CONGRATULATIONS!

Er, I think. The National Records of Scotland told us this week that we have the highest number ever of centenarians in the country – 960 (770 are women, 190 are men).

Representing a 13% rise on the previous year, there is a startling jolt of history behind these stats. They reflect, we are told, “the increase of births which occurred in Scotland at the end of World War One”. Eros and Thanatos twisting darkly and wonderfully together there, across the centuries.

Yet let me confess. When I look upon any centenarians, and imagine myself in their position, the achievement of extreme old age seems like a heavily cursed blessing. Old enough for considerable wisdom, too tired, slow and frail to act upon it all that much.

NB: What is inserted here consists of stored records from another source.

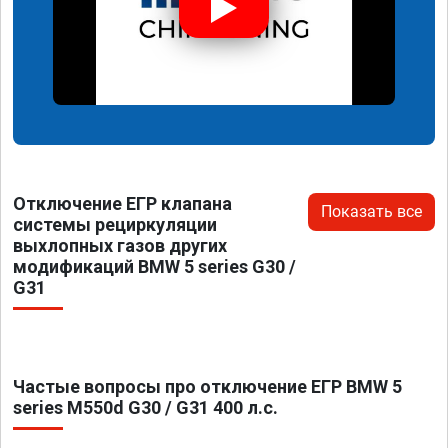
Отключение ЕГР клапана
Показать все
системы рециркуляции
выхлопных газов других
модификаций BMW 5 series G30 /
G31
Частые вопросы про отключение ЕГР BMW 5
series M550d G30 / G31 400 л.с.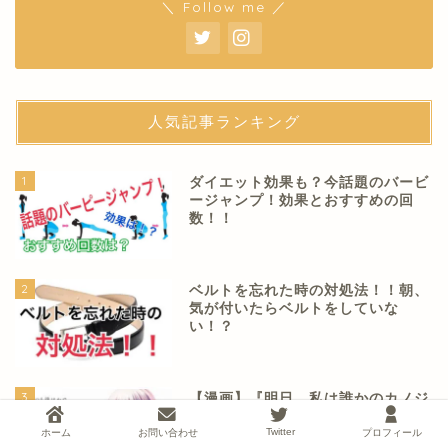
＼ Follow me ／
人気記事ランキング
1
ダイエット効果も？今話題のバービ
ージャンプ！効果とおすすめの回
数！！
2
ベルトを忘れた時の対処法！！朝、
気が付いたらベルトをしていな
い！？
3
【漫画】『明日、私は誰かのカノジ
ョ』が今話題！無料で読む方法と
Twitter
ホーム
お問い合わせ
プロフィール
は？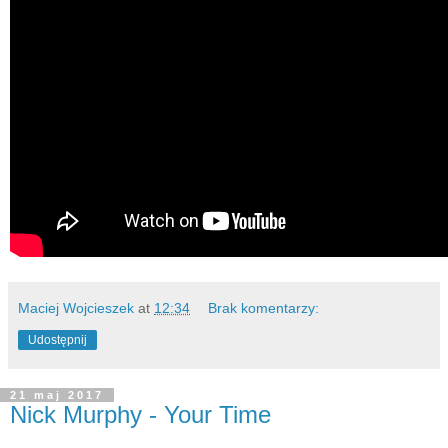
Maciej Wojcieszek
at
12:34
Brak komentarzy:
Udostępnij
21 maj 2017
Nick Murphy - Your Time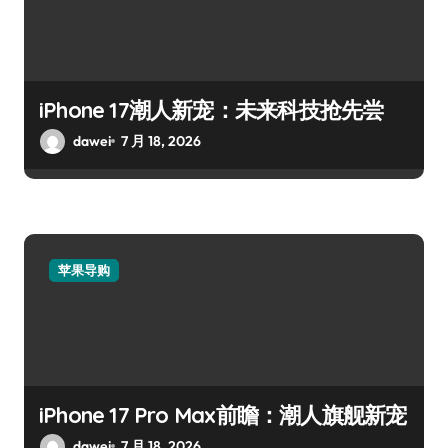
iPhone 17潮人新宠：未来科技抢先尝
dawei
7 月 18, 2026
苹果导购
iPhone 17 Pro Max前瞻：潮人旗舰新宠
dawei
7 月 18, 2026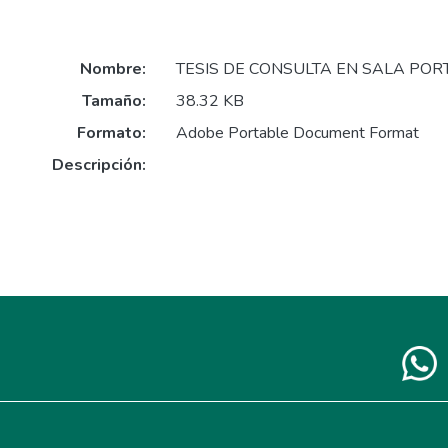
Nombre:
TESIS DE CONSULTA EN SALA POR
Tamaño:
38.32 KB
Formato:
Adobe Portable Document Format
Descripción:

Most of them seem like the human essence stretched out to a thin, papery roll.

I took to my Twitter followers to ask if any of them were living with centenarians. There were two clear and divergent responses. For example, @SBeattieSmith wrote that her 103-year-old grannie was not happy, a bit bored, her memory fading, missing her house in a care home, lonely and pining for her late husband. “She often says: ‘don’t get this old.’”

Yet another was from @amberjane199. Her “nana” was 100 years, living with a 98-year-old sister, “healthy in body and mind”. She works three days a week in an old folks home as an activity co-ordinator and her holiday is booked for next year. “And she is amazing.”

We’d want to ensure our life condition was something closer to nana than grannie, if we ever got past three figures. Indeed, for angry (and inflammation-gripped) blokes, to even get there would be a bonus.

A recommendation from my research for this column was to use the MyLongevity app from the University of East Anglia (UEA). This takes a number of biological and physical readings, then spits out an estimate of your age of death.

It didn’t come with a Grim Reaper emoji, but it might as well have. “83.3 years … 25.3 years left.” Whit!?

That’s a sore yin. One of the punishing elements of being a legacy act in the music business is that, every other weekend, you croon and cavort with songs you wrote when in your mid-20s. So you can measure the passage of three decades and more with ease (or varying degrees of discomfort).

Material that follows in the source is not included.